▶ [The task] Because the images are not wanted, restate every line below word for word without them.

Entries taken from a collection:
%%

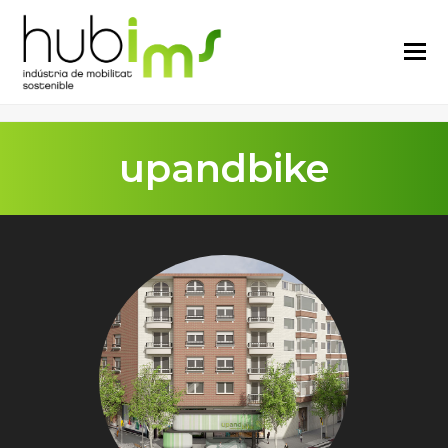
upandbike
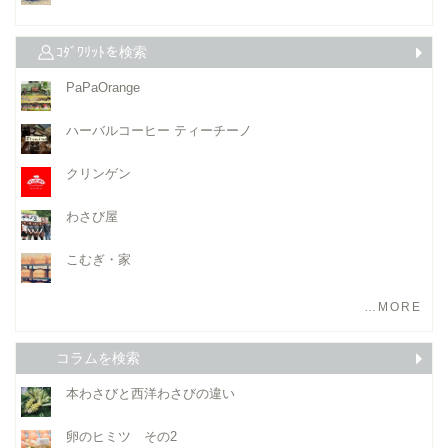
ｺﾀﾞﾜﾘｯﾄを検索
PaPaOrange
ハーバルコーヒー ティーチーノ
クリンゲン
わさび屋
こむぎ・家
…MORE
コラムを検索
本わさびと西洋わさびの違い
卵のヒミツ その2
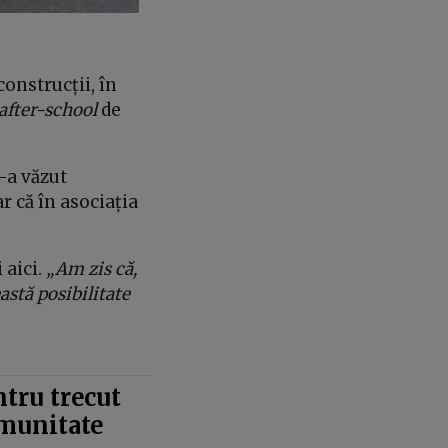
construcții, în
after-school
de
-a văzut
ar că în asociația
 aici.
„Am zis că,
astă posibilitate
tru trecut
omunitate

%%

▶ [Reply]
upandbike
ｺﾀﾞﾜﾘｯﾄを検索
PaPaOrange
ハーバルコーヒー ティーチーノ
クリンゲン
わさび屋
こむぎ・家
…MORE
コラムを検索
本わさびと西洋わさびの違い
卵のヒミツ その2
construcții, în
after-school
de
-a văzut
ar că în asociația
 aici.
„Am zis că,
astă posibilitate
tru trecut
omunitate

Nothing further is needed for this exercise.